=== Section Start ===
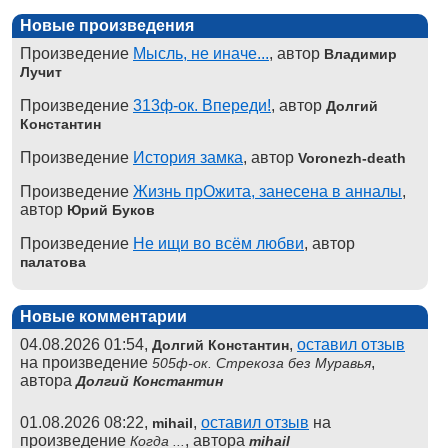
Новые произведения
Произведение
Мысль, не иначе...
, автор
Владимир
Лучит
Произведение
313ф-ок. Впереди!
, автор
Долгий
Константин
Произведение
История замка
, автор
Voronezh-death
Произведение
Жизнь прОжита, занесена в анналы
,
автор
Юрий Буков
Произведение
Не ищи во всём любви
, автор
палатова
Новые комментарии
04.08.2026 01:54,
,
оставил отзыв
Долгий Константин
на произведение
,
505ф-ок. Стрекоза без Муравья
автора
Долгий Константин
01.08.2026 08:22,
,
оставил отзыв
на
mihail
произведение
, автора
Когда ...
mihail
=== Section End ===
» Activity:
Which lines above contain the word "Новые"? Copy all of them.

» Output for this exercise:
Новые произведения
Новые комментарии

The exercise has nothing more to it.